Syncro just scans for missing patches, and then uses PS commands to push it. Doesn’t use client-side settings, so that’s why the system can’t override Syncro, nor do you typically want that. Hopefully Syncro’s new patch management comes out sooner rather than later. I have seen the patches also listed under “Upgrades” but we have no category for that…

Then this should be really easy for Syncro to give us a simple block list by KB number.

They are working on it, mentioned in the fireside chat.

I’m thankful to hear this. Thanks Jimmie. I have a customer with a similar problem today. No one could get on their Meraki Client VPN. I’m hoping removing the KB here soon will do the trick.

This would be quite the interesting situation with a large company with lots of employees that relied on VPN connectivity. But at least we’d be able to uninstall via script, it seems.

I haven’t tried it, so use at your own risk:

wusa /uninstall /kb:5009543

Source: https://community.meraki.com/t5/Security-SD-WAN/Client-VPN-Error-After-January-Windows-Updates/m-p/137497#M34554%3Futm_source=communitymembers&utm_medium=email&utm_campaign=immediate_general

Got my vote for this feature request (the ability to block installation of patches). Seems like a basic thing.

We don’t push drivers to machines that are running fine ESPECIALLY NIC drivers, unless we are prepared to roll a truck.
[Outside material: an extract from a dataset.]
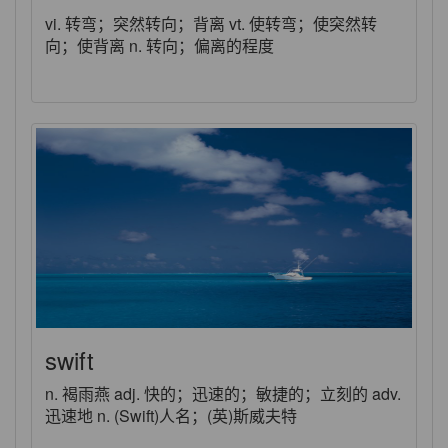
vi. 转弯；突然转向；背离 vt. 使转弯；使突然转
向；使背离 n. 转向；偏离的程度
swift
n. 褐雨燕 adj. 快的；迅速的；敏捷的；立刻的 adv.
迅速地 n. (Swift)人名；(英)斯威夫特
I can uncheck DRIVERS category, however even though now-a-days, they are automatically deselected from Windows Server Updates settings, the problem is that excluding them is detrimental to the VUNERABLE SYSTEMS REPORT and EXECUTIVE SUMMARY. As a result, we cannot use the report because it says 0 machines fully patched.

I hope they take this into consideration if building a new patch engine.
Have been asking for it going on 3 years now.

RC

This is a reporting issue, the report should consider what was is approved and not approved, but it doesn’t look at this info and I’m not sure it’s in the database this way either. When they update WU, I hope they can distinguish between approved, ignore, denied so that the report can use these fields.

dereks:

Apparently wusa can’t be used to remove that update. More here:

Uninstall security update KB5009543 in Windows 10 - Microsoft Q&A)

There’s a replacement Powershell command in the post, and one respondant said it didn’t work. But I have seen other comments (in other posts) that say it does. So, your mileage may vary.

Works fine. I’ve been using these commands without issue. There’s a new update released to address these patches though, so just apply the optional patch or the replacement patch.

if (get-hotfix -id KB5009566) { wusa /uninstall /kb:5009566}   11
if (get-hotfix -id KB5009624) { wusa /uninstall /kb:5009624}   2012
if (get-hotfix -id KB5009543) { wusa /uninstall /kb:5009543}   10
if (get-hotfix -id KB5009557) { wusa /uninstall /kb:5009557 }   2019

I would LOVE to see that happen as well! Other MSP Partners can do it! Why not Syncro?

Syncro patch management seems more like smoke and mirrors to me. They aren’t really “managing patches” compared to what I’ve seen in other RMM’s.